Problem description ::
Where a line holds the word "QUỐC", copy it from the records.

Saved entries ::
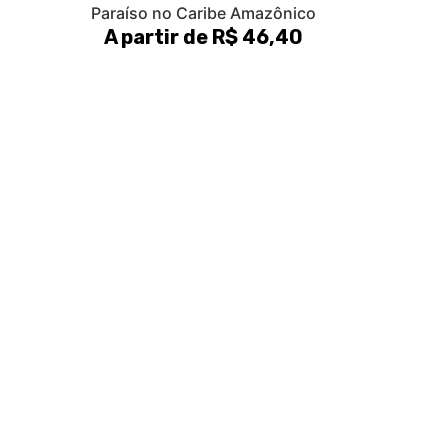
Paraíso no Caribe Amazônico
A partir de R$ 46,40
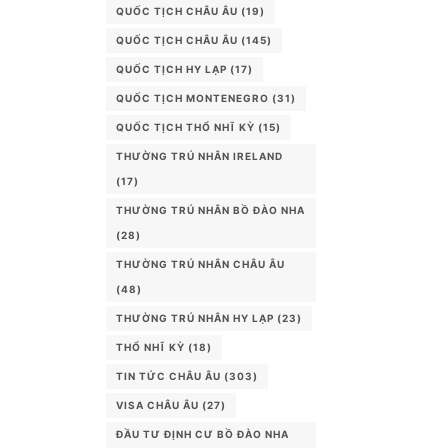
QUỐC TỊCH CHÂU ÂU
(19)
QUỐC TỊCH CHÂU ÂU
(145)
QUỐC TỊCH HY LẠP
(17)
QUỐC TỊCH MONTENEGRO
(31)
QUỐC TỊCH THỔ NHĨ KỲ
(15)
THƯỜNG TRÚ NHÂN IRELAND
(17)
THƯỜNG TRÚ NHÂN BỒ ĐÀO NHA
(28)
THƯỜNG TRÚ NHÂN CHÂU ÂU
(48)
THƯỜNG TRÚ NHÂN HY LẠP
(23)
THỔ NHĨ KỲ
(18)
TIN TỨC CHÂU ÂU
(303)
VISA CHÂU ÂU
(27)
ĐẦU TƯ ĐỊNH CƯ BỒ ĐÀO NHA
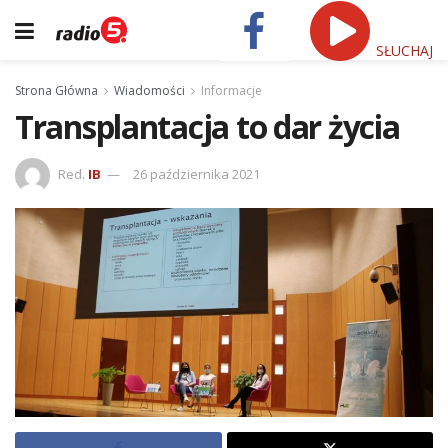
SŁUCHAJ
Strona Główna
Wiadomości
Informacje
Transplantacja to dar życia
Red.
IB
26 października 2021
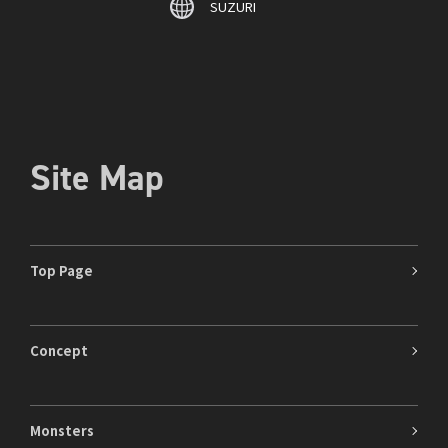
SUZURI
Site Map
Top Page
Concept
Monsters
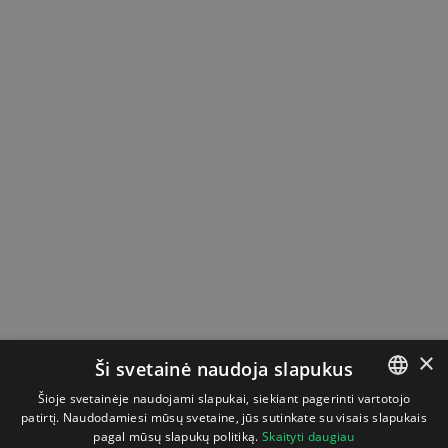
×
Ši svetainė naudoja slapukus
Šioje svetainėje naudojami slapukai, siekiant pagerinti vartotojo
patirtį. Naudodamiesi mūsų svetaine, jūs sutinkate su visais slapukais
LITHUANIAN
pagal mūsų slapukų politiką.
Skaityti daugiau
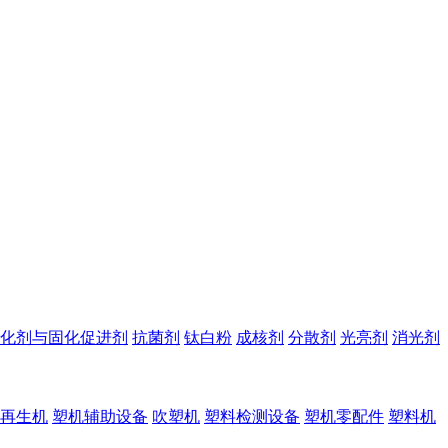
化剂与固化促进剂
抗菌剂
钛白粉
成核剂
分散剂
光亮剂
消光剂
再生机
塑机辅助设备
吹塑机
塑料检测设备
塑机零配件
塑料机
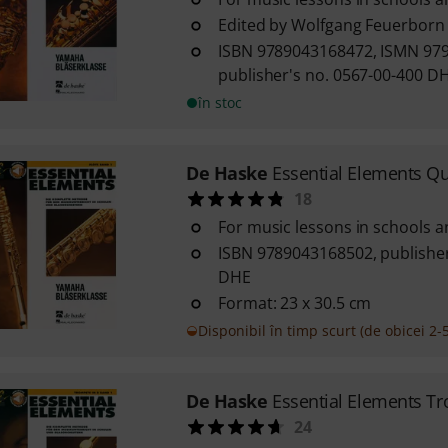
Edited by Wolfgang Feuerborn
ISBN 9789043168472, ISMN 97
publisher's no. 0567-00-400 D
în stoc
De Haske
Essential Elements Qu
18
For music lessons in schools 
ISBN 9789043168502, publisher
DHE
Format: 23 x 30.5 cm
Disponibil în timp scurt (de obicei 2-5
De Haske
Essential Elements T
24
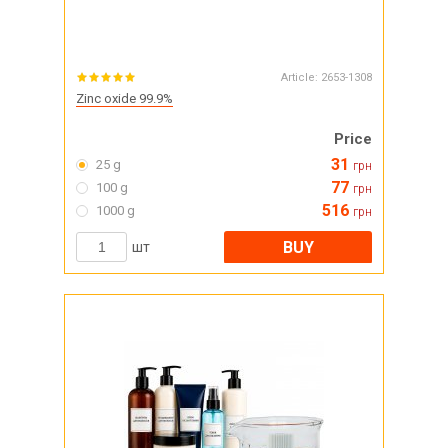
Article:
2653-1308
Zinc oxide 99.9%
Price
31
25 g
грн
77
100 g
грн
516
1000 g
грн
BUY
шт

Exercise answer ::
QUỐC TỊCH CHÂU ÂU
QUỐC TỊCH CHÂU ÂU
QUỐC TỊCH HY LẠP
QUỐC TỊCH MONTENEGRO
QUỐC TỊCH THỔ NHĨ KỲ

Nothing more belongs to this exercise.